Can I Make My Spouse to Leave The House While a Divorce Is Pending?

Can I Make My Spouse to Leave The House While a Divorce Is Pending?

Last updated: June 2009

The following questions were submitted to John Roska, an attorney/writer whose weekly newspaper column, "Q&A: The Law," runs in the St. Louis Post-Dispatch (Illinois Edition) and the Champaign News Gazette. This article was published on February 18, 2009.

Q:    I’m getting ready to file for divorce.  My spouse and I live together now.  I’ve asked him, but he refuses to move out.  I want to keep the house in the divorce, and don’t want to continue to live together after the divorce is filed.  Can I get my husband removed from the house, while the divorce is pending?  There has not been any kind of abuse or violence.

A:    Once you’ve filed for divorce, you can seek a temporary order granting you possession of the house.  You’ll have to file a written request for temporary relief in the divorce case, and go to court on that request

At the court hearing, you’ll have to prove that “the physical or mental well being of either spouse or their children is jeopardized by occupancy of the marital residence by both parties.”  That’s the standard set out in the Illinois law that applies.  It’s Section 701 of the Marriage and Dissolution of Marriage Act.

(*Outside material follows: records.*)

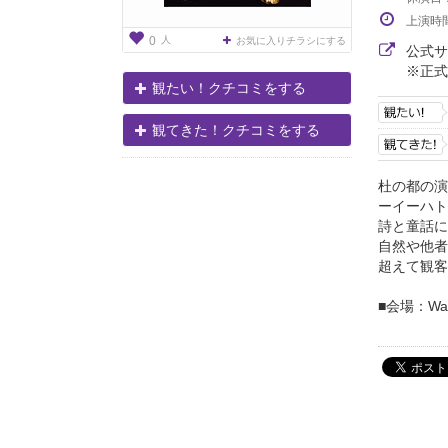
上演時
人
0
お気に入りチラシにする
公式
※正式
観たい！クチコミをする
観てきた！クチコミをする
杜の都の演
ーイーハト
詩と童話に
自然や他者
超えて観客
■会場：Waiti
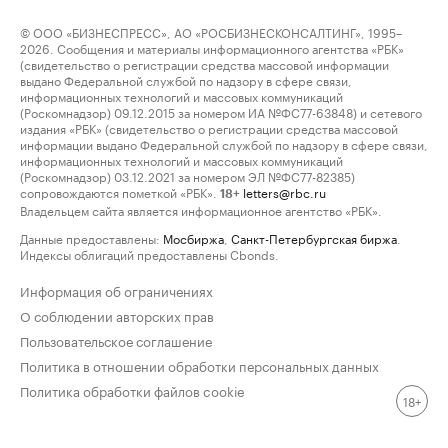
© ООО «БИЗНЕСПРЕСС», АО «РОСБИЗНЕСКОНСАЛТИНГ», 1995–
2026. Сообщения и материалы информационного агентства «РБК»
(свидетельство о регистрации средства массовой информации
выдано Федеральной службой по надзору в сфере связи,
информационных технологий и массовых коммуникаций
(Роскомнадзор) 09.12.2015 за номером ИА №ФС77-63848) и сетевого
издания «РБК» (свидетельство о регистрации средства массовой
информации выдано Федеральной службой по надзору в сфере связи,
информационных технологий и массовых коммуникаций
(Роскомнадзор) 03.12.2021 за номером ЭЛ №ФС77-82385)
сопровождаются пометкой «РБК».
letters@rbc.ru
18+
Владельцем сайта является информационное агентство «РБК».
Данные предоставлены:
Мосбиржа
,
Санкт-Петербургская биржа
.
Индексы облигаций предоставлены Cbonds.
Информация об ограничениях
О соблюдении авторских прав
Пользовательское соглашение
Политика в отношении обработки персональных данных
Политика обработки файлов cookie
18+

That’s a lower standard than the one you’d have to meet to get possession of a house via an Order of Protection.  Under the Illinois Domestic Violence Act that applies to Orders of Protection, you’d have to prove “abuse” to get exclusive possession of a residence.  “Abuse” is defined as “physical abuse, harassment, intimidation of a dependent, interference with personal liberty or willful deprivation.” 

So, you don’t need to prove abuse to get the house while a divorce is pending.  Court cases have made it clear that the different standards exist for different situations.

But, you’ll have to jump through some extra hoops.  Asking for a temporary order, that applies until the divorce is final, requires extra work and extra court dates.  If you’re paying a lawyer, you’ll be paying significantly more for those extras.

If you’re not paying a lawyer, and want do it yourself, those extra hoops mean you’ll be on your own in a non-routine case.  You probably won’t find any handy forms or guides to rely on.

Which illustrates an important point about do-it-yourself court cases:  they’re OK for some routine, one-size-fits-all cases.  But the more you want tailor-made customization, the more you need a lawyer.

What does it take to prove that your “physical or mental well being” is “jeopardized,” so that you get the house pending the divorce?  That rather fuzzy standard isn’t necessarily easy to prove.  Three cases address temporary orders evicting a spouse pending a divorce.  Two of them say nobody’s health was jeopardized, so that the orders were improper. 

In one of those cases, the Appellate Court rejected a wife’s claim that the stress from her husband’s presence aggravated her diabetes—because she’d been living separately but relatively peacefully under the same roof with him for years before filing for divorce.

In the one case that affirmed a grant of exclusive possession, the husband admitted that he beat his wife.  Since the case occurred before the Domestic Violence Act, an Order of Protection wasn’t then possible.